The time will come to ditch the glamour and learn how to handle a gun

I'm sorry. I haven't been updating. I have my reasons, and I've been talking...to Laura, to my mom. It's hard to articulate the things that are consuming my thoughts right now. I read somewhere once that yes, [this blog] is a "window into my life, but I'm not exactly handing out telescopes." That's kind of how I feel right now. I don't know when I'll next feel like exposing any raw nerves of emotion, so in the meantime here are some thoughts to tide us over:

I feel so badly for T.R. Knight right now; being outed by an arrogant, selfish co-star. What the hell, people? How can a person exist who is so small, and so ugly inside, that they would say something like that? Even if it wasn't spoken with the venom that is being insinuated in the tabloids, it was still cruel. I love Dr. Burke; his character is one of my favorites on Grey's. But a) I like George more. You mess with Georgie and we have a problem, and b) I have trouble separating Isaiah Washington the prick with this fictional character he plays on the TV. Last night I sat there fuming for a while before I could just enjoy the show. He might get kicked off, which would be strange given the development between him and Cristina lately, and it would be sad, but there should be SEVERE repercussions for saying things like that when you're a celebrity who has a responsibility to the public eye.

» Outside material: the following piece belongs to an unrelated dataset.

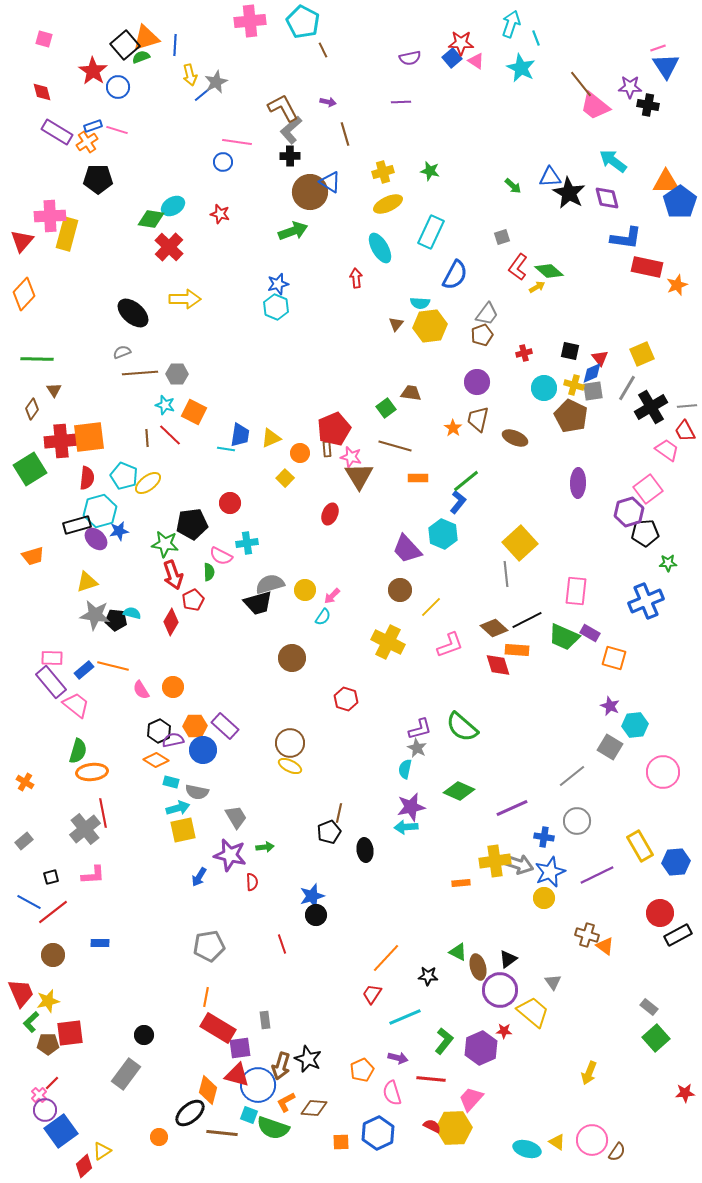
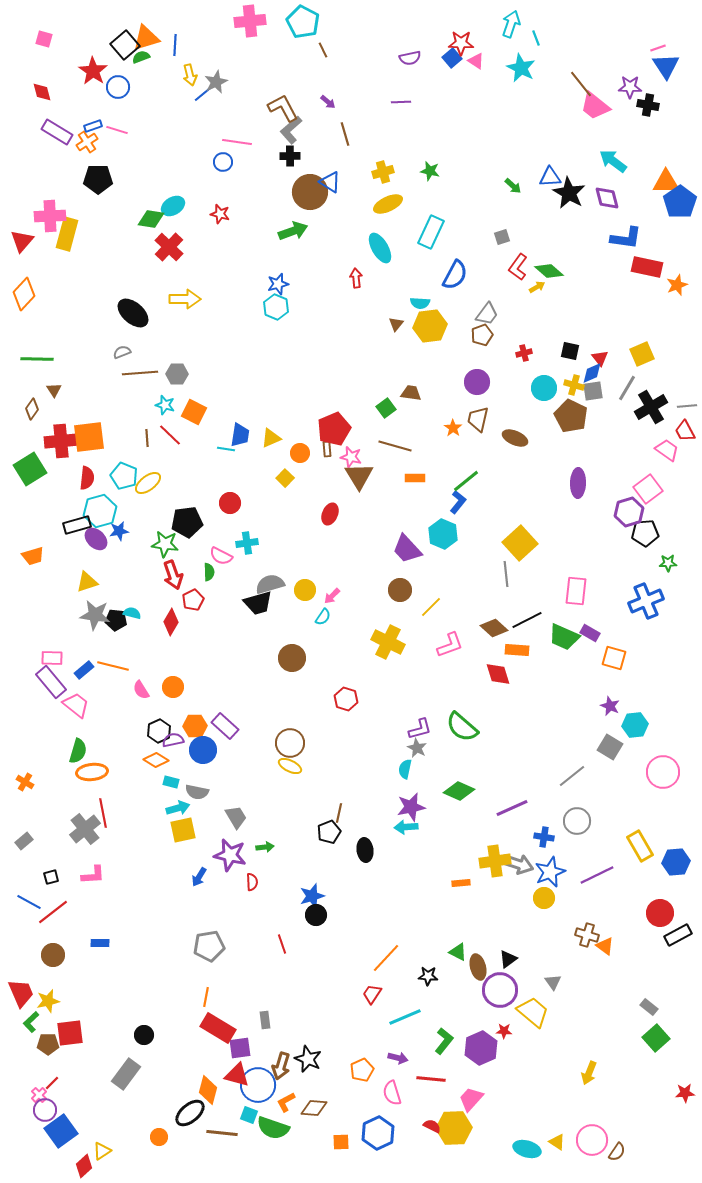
purple arrow at (328, 102): rotated 28 degrees clockwise
orange rectangle at (418, 478): moved 3 px left
black pentagon at (192, 524): moved 5 px left, 2 px up
red diamond at (498, 665): moved 9 px down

Continuing the previous entry: I said something to my mom about someone I know who has tattoos. I do this on purpose sometimes. Because I have an itch inside that needs to be scratched. The "This would really set my mom off" itch. Last night, it wasn't so much about the itch as it was to prove an actual point about this person. I mentioned the tattoos, and she continued the conversation as though the word tattoo had never been uttered. Then, it took her a good twenty minutes to say, "And you know how I feel about self-mutilation," referring to a nurse she'd seen with a tounge piercing, (to which I almost said, "wow, I'll bet he's...you know.") "I mean, piercings...tattoos," she continued "...I just don't understand." And then we dropped it. And it was...SURREAL, but in a good way. She just doesn't understand -- no unnecessary judgement. Cool.

I had like a million other things to talk about, but as the day has worn on, my mood has grown darker and more foul.

On the plus side, T-baby is going to be in town this weekend. I heart Teresa, and I've missed her face with all my face -- just like I miss all of your faces when you're in Minnesota/The SOUTH/The J-pan/Chandler/Chi-town, and any other places my friends have been scattered.

[Currently Spinning: Ima Robot - Pouring Pain]

1 comment:

Anonymous said...

mmmmm tats. you wanna get matching tats? oh wait, you picked your's already with matt's help...half celtic symbol half taco right? "was i just accidentally racist?"

i miss yo face too. can't wait for turkey day and consequently the excessive consumerism that we shall unleash on the twin cities' and its surrounding suburbs.